The parking area is just a wide bit of gravel shoulder where the Richardson Highway crosses Castner Creek. It's not marked, so you have to know this is the place to stop, and start walking upstream. Or, what would be upstream if the creek wasn't under 10 feet of snow and ice. I was here in summer and it was difficult going, you have to push for a bit through thick alders, which seems sketchy so you constantly yell and clap so you don't surprise any nearby bears. It's much easier this time of year as you can walk in the flat wide open of the creek itself. After about 1.5 miles of that, you come to a steep hill.
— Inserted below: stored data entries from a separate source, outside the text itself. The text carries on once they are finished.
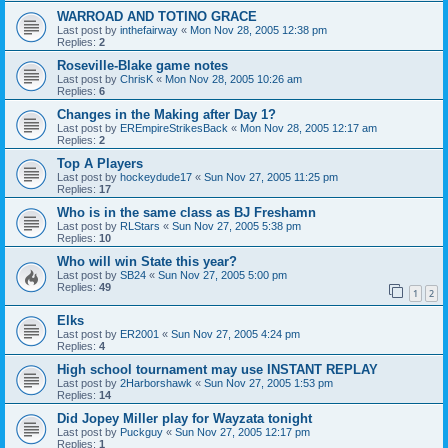
WARROAD AND TOTINO GRACE
Last post by
inthefairway
«
Mon Nov 28, 2005 12:38 pm
Replies:
2
Roseville-Blake game notes
Last post by
ChrisK
«
Mon Nov 28, 2005 10:26 am
Replies:
6
Changes in the Making after Day 1?
Last post by
EREmpireStrikesBack
«
Mon Nov 28, 2005 12:17 am
Replies:
2
Top A Players
Last post by
hockeydude17
«
Sun Nov 27, 2005 11:25 pm
Replies:
17
Who is in the same class as BJ Freshamn
Last post by
RLStars
«
Sun Nov 27, 2005 5:38 pm
Replies:
10
Who will win State this year?
Last post by
SB24
«
Sun Nov 27, 2005 5:00 pm
Replies:
49
1
2
Elks
Last post by
ER2001
«
Sun Nov 27, 2005 4:24 pm
Replies:
4
High school tournament may use INSTANT REPLAY
Last post by
2Harborshawk
«
Sun Nov 27, 2005 1:53 pm
Replies:
14
Did Jopey Miller play for Wayzata tonight
Last post by
Puckguy
«
Sun Nov 27, 2005 12:17 pm
Replies:
1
Looking back from the top:
At this point, you're actually standing on Castner glacier: the hill is the terminus. This isn't entirely obvious in any season - even when there isn't a layer of snow, this part of the glacier is covered by a layer of rocks and even plants from upstream. But there are clues, such as this 20 foot ice wall sticking out of nowhere:
I was here last spring and found a cave entrance right at the base of the glacier's foot here, but now it is completely buried under the snow and I couldn't even tell where to start digging. So Alex and I decided to go further up-glacier to see what else we could find:
Up to the top of the terminus, there was a nice packed trail for us to follow, but going further required us to break new trail as no one had been out there. We came to the top of the next hill and found a large collapsed cave entrance in the valley below us. The gaps between the ice blocks looked possibly big enough to squeeze through, but there was no easy way down there, so we followed a set of animal tracks up a ridge line to the next hill:
There, we found another entrance, this time easy to get to:
Stepping inside:
This was a surprisingly large cavern - see the picture at the top of this post, which has me standing in it (did you miss that?), for scale. The cave continued back around a corner, and we could see a hint of light coming from back in the depths somewhere: Probably the other, collapsed entrance we saw earlier. Alex walked a bit down the corridor with a flash and I took a picture of the entrance lit by natural light and the passage lit by flash:
It was starting to get late out, and we had a ~3 mile slog through snow to get back to the car (finding a new route rather than going back over the top where we came from). So, time to go:
Back outside, the Sun was already set in our little valley, though it still lit the mountains nearby:
There was a bright aurora in the sky for the entire drive home.